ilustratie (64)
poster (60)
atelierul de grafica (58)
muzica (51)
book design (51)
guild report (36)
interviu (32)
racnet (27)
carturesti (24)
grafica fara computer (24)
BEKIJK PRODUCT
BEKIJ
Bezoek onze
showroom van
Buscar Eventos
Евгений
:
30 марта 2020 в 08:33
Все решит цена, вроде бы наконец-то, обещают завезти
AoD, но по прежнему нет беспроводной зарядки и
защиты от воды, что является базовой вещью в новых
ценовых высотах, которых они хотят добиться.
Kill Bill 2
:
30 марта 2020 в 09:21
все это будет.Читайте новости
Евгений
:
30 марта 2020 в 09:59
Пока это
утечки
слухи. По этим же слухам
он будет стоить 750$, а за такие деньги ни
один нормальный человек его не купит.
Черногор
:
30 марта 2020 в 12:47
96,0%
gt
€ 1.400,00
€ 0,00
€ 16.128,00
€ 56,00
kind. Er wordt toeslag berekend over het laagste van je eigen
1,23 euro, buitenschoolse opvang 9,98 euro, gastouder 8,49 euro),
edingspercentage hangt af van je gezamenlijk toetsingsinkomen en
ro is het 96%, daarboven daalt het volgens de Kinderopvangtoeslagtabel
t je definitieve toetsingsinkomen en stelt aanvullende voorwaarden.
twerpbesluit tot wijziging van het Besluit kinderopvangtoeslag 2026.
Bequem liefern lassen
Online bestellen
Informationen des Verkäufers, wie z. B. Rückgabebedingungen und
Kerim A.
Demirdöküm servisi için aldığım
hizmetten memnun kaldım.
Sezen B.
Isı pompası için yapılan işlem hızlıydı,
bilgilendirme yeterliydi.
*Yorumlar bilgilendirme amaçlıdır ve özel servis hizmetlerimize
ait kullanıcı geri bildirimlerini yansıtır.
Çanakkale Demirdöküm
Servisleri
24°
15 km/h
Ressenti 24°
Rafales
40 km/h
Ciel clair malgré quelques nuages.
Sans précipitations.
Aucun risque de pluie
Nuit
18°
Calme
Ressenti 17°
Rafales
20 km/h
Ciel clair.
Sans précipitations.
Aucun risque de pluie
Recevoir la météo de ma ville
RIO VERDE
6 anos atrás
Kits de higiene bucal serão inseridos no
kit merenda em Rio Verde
····················
WHAT YOU SHOULD DO ▸ Your answer should be the lines above from the one containing "atelierul de grafica (58)" through the one containing "30 марта 2020 в 08:33", copied exactly and with both ends kept.

WRITTEN ANSWER ▸
atelierul de grafica (58)
muzica (51)
book design (51)
guild report (36)
interviu (32)
racnet (27)
carturesti (24)
grafica fara computer (24)
BEKIJK PRODUCT
BEKIJ
Bezoek onze
showroom van
Buscar Eventos
Евгений
:
30 марта 2020 в 08:33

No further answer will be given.